WHY NOT START A THREAD FOR IT?

touch of a love-starved cobra (Dr Morbius), Sunday, 22 February 2015 16:04 (nine years ago) link

v nearly did - or a P Strickland thread - and still might, but the film itself feels a little lightweight. not all in a bad way - wish there were more films that were intriguing bagatelles - but I'm still thinking.

actually that's not true, I'm sitting in the cinema bar drinking, but that's what passes for thinking round my way recently.

Fizzles, Sunday, 22 February 2015 16:16 (nine years ago) link

A Strickland thread would be better.

Robert Adam Gilmour, Sunday, 22 February 2015 16:21 (nine years ago) link

Title keeps making me think of the Mr. Show Burgundy Loaf skit

Josh in Chicago, Sunday, 22 February 2015 16:23 (nine years ago) link

no men in this film btw. relying on Morbs or someone equally well informed to mention other general release films where this is the case.

Fizzles, Sunday, 22 February 2015 16:27 (nine years ago) link

That's a really good question, and a unique aspect I'm not sure I've encountered reading about this film yet.

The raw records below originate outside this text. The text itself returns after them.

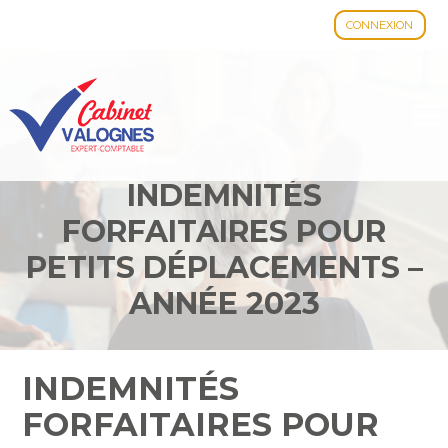
CONNEXION
Aller
au
contenu
INDEMNITÉS
FORFAITAIRES POUR
PETITS DÉPLACEMENTS –
ANNÉE 2023
INDEMNITÉS
FORFAITAIRES POUR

Josh in Chicago, Sunday, 22 February 2015 16:36 (nine years ago) link

the film is superbly punctuated by lectures on lepidoptera, with slow scans of the all women audience - they're all fantastically dressed and individually beautiful - in the way that is sometimes demeaningly termed "striking". the only exception being a slightly toppling badly wigged mannequin.

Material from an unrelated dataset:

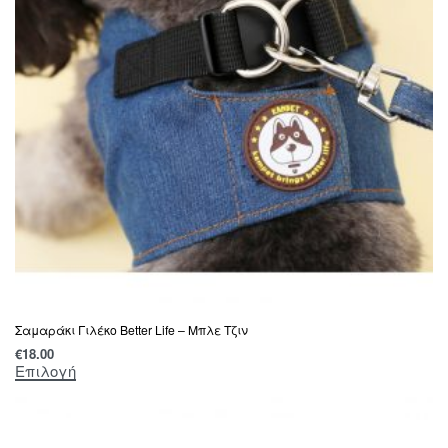
Σαμαράκι Γιλέκο Better Life – Μπλε Τζιν
€
18.00
Επιλογή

this film is as much about dress and dressing up as it is about anything else. the visual and aural aspects of the fabric are v sensually indulged in.

Fizzles, Sunday, 22 February 2015 16:41 (nine years ago) link

very high among 2015's anticipatings

describing a scene in which the Hulk gets a boner (contenderizer), Sunday, 22 February 2015 16:43 (nine years ago) link

will port all this over to a new thread when I get 'ome.

Fizzles, Sunday, 22 February 2015 16:45 (nine years ago) link

Saw the trailer when I went to see Goodbye to Language (another film of tiny bits of very beautifully done sound) (as almost all Godard) and I quite like to see this as well.

xyzzzz__, Sunday, 22 February 2015 20:03 (nine years ago) link

Thanks for reminding me that I missed my chance to see "Goodbye to Language" in Chicago, apparently. How does Herzog get a 3D documentary about a cave into theatres, and Wenders gets a 3D doc about a dance into theaters, but Godard's lauded latest barely sneaks in for a couple of weeks? And alas because this is meant for 3D, I have a sad feeling that means I will never get to see it.

Josh in Chicago, Sunday, 22 February 2015 20:13 (nine years ago) link

I was quite taken with Duke of Burgundy.

The psych/soft folk soundtrack by Cat's Eye sounded good as well.

the gabhal cabal (Bob Six), Sunday, 22 February 2015 22:38 (nine years ago) link

i missed this at ifc, sadface
josh, tbf, both herzog and wenders' films are narrative and about subjects people can easily grasp and are in focus

the plight of y0landa (forksclovetofu), Monday, 23 February 2015 03:08 (nine years ago) link

Hope I manage to see this next week.

Robert Adam Gilmour, Monday, 23 February 2015 03:27 (nine years ago) link

I seen it. Very lovely and cosy, I wish I lived there. It is a lot like Morgiana minus the crime and identical twin stuff. At the beginning I thought the plot was going to be totally unimportant but it gradually becomes more interesting.
I think it's too long but I liked it a lot.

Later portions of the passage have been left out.